Our study comprehensively assessed NCD health outcomes through a sex lens, arguing against the current established indicators of progress that have primarily focused on burden over the last three decades. There are several limitations associated with the use of GBD data. In particular, the estimates are predominantly based on models, which are relied upon when highly accurate, comprehensive, and medically certified vital registration systems are not available [13]. As a result, the quality of estimates regarding death rates and other vital statistics is significantly compromised. The GBD study employs 95% UIs to address this limitation. These UIs use the best available information on causes of death, population, and life expectancy, allowing the GBD to make more accurate estimates of death and disability burden.

Conclusion

Our study highlighted significant sex-based differences in the burden of NCDs in Iran. Compared to 1990, the sex gaps in NCD subgroups are shrinking. Despite this, the sex gap in DM is widening in 2019, indicating that this subgroup is primarily responsible for the overall sex gap in NCDs. To achieve equitable improvement in NCD morbidity and mortality globally, it is imperative to identify and address sex differences in populations for targeted interventions.
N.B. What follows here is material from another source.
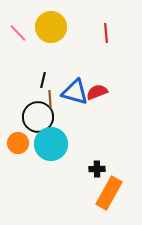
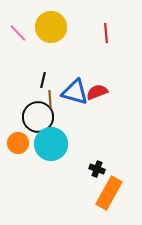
black cross: rotated 21 degrees clockwise
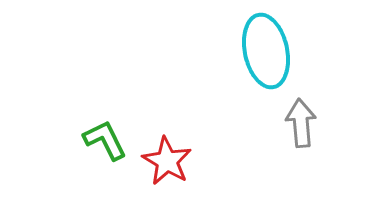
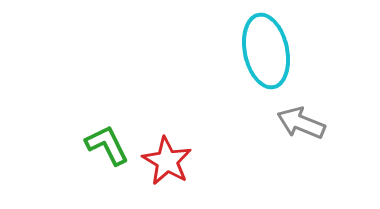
gray arrow: rotated 63 degrees counterclockwise
green L-shape: moved 2 px right, 5 px down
Considering sex intersections with other sociodemographic health factors is crucial for formulating effective interventions. Additionally, the focus should be on morbidity rather than merely on mortality, as concentrating only on mortality may obscure the impact of NCDs on women. It is imperative to enhance the quality of research on NCDs by increasing the number of women participating in research and empowering more women in leadership roles. This approach ensures that policies, agendas, and research projects are more representative of women’s concerns.